I need to feel entitled to my children. I probably wrote about this a long time ago, but I had a difficult time feeling entitled to Little Bun because of the dramatic nature of the pregnancy and the near-loss during delivery. I worried that, because he had survived, because he was -- as he says -- "the boy who lived" -- I'd never put him in time out. I had a difficult time feeling entitled to Miss I because I know that she was loved very much by her first family, who cared for her for fifteen months. But the good kind of entitlement is necessary for effective parenting.
Because of the "bad" kind of entitlement ("our birthmother" etc) entitlement in adoption gets a bad rap. It's tied to all kinds of things -- including my concern here, "naming and claiming."
There have been many fantastic posts about name changing, why people did and why they didn't and whether or not they would do it again. Adoptees saddened that their names have been changed, first families wounded by a name change.
But I have to admit: I would never feel entitled to parent a child who had been named a "junior."
We were presented with a situation in which the child's mother said it was imperative that the child's name not be changed. The child's name connected him to his father.
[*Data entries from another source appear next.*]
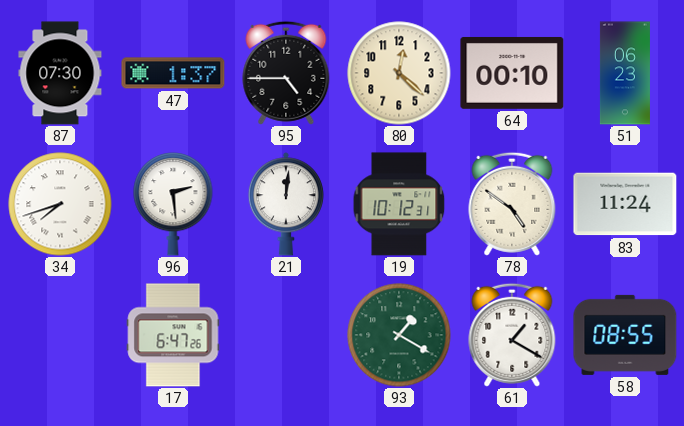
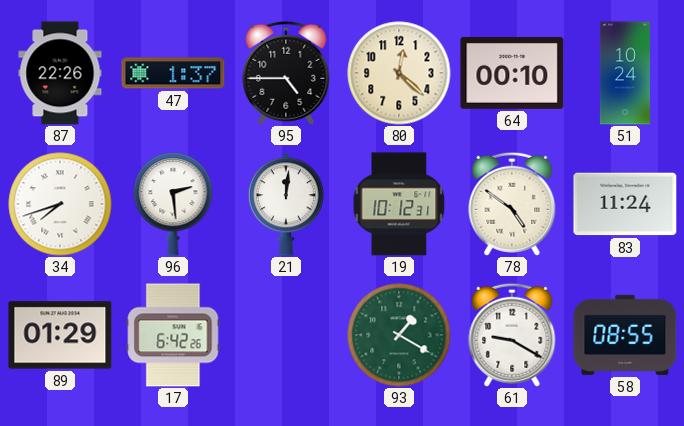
87: 07:30 -> 22:26
51: 06:23 -> 10:24
89: none -> 01:29
17: 6:47 -> 6:42
61: 1:20 -> 9:20
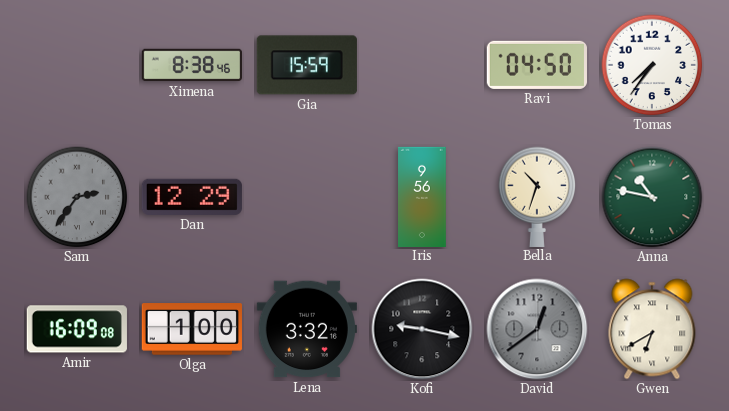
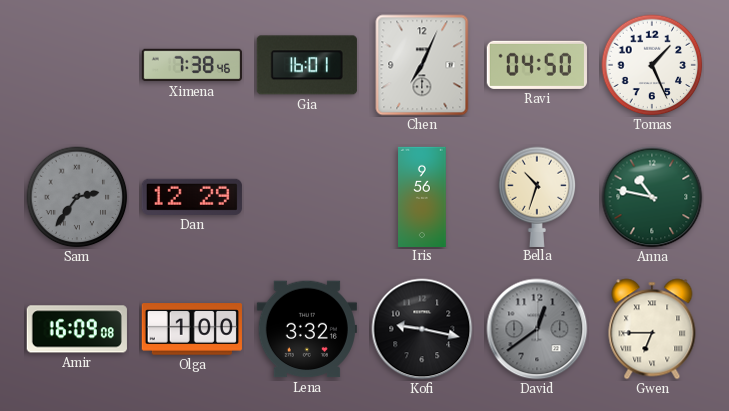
Ximena: 8:38 -> 7:38
Gia: 15:59 -> 16:01
Chen: none -> 7:04
Tomas: 7:36 -> 1:26
Gwen: 6:40 -> 6:45
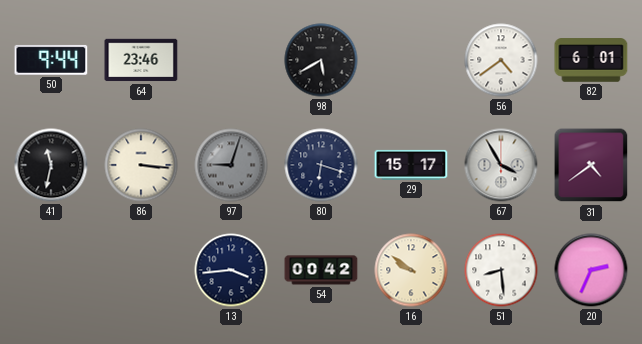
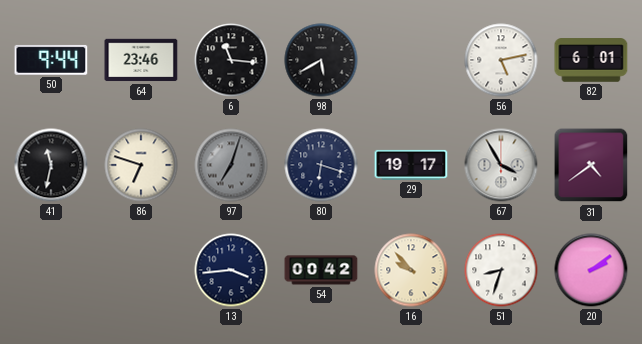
6: none -> 11:16
56: 4:39 -> 5:13
86: 3:16 -> 6:48
97: 9:03 -> 7:03
29: 15:17 -> 19:17
16: 9:51 -> 9:53
51: 8:29 -> 8:33
20: 2:34 -> 2:09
She was not ready to choose not to parent that child, and this is one of the things that communicated this to us.
And then we were referred our daughter. We had chosen names to add in some place, and left the placement contingent on her name. The meaning of her name broke my heart, and to share it would be to share too much of her story. And that was the problem. The meaning of her name communicated the reason for her relinquishment. Would everyone know what the meaning was? Of course not. Would I? Certainly. Would it impede the development of my "good entitlement"? No doubt, for a time.
And yet -- if I would have known that I soon would have connected a name of sorrows to a beautiful girl who was bubbling over with life, I probably would have kept it as her first name -- second names (and especially second MIDDLE names) are too easily dropped. But I love her name -- and so does she, and she is proud of the story and her name's meaning, and the way her name resonates with our family's other names.
Like all adoptive parents who've changed a child's name, we have every intention of supporting her decision to revert to her first given name at any point. For no clear reason, Little Bun has decided to go by his middle name at school, and we raise an eyebrow but no more.
But would we make the same choice again?
This is not hypothetical. I'm looking at the picture of a little girl, LittleOne, who has a name (it isn't LittleOne) and a life that has nothing to do with me -- yet . . .
I used to think, like most prospective adoptive parents, that naming was not an example of the bad kind of entitlement so much as a necessity for the good kind. Now I think it isn't necessarily "bad" but it isn't necessary for the "good." There are so many routes to the good kind of entitlement . . . and there's so much to learn along the way.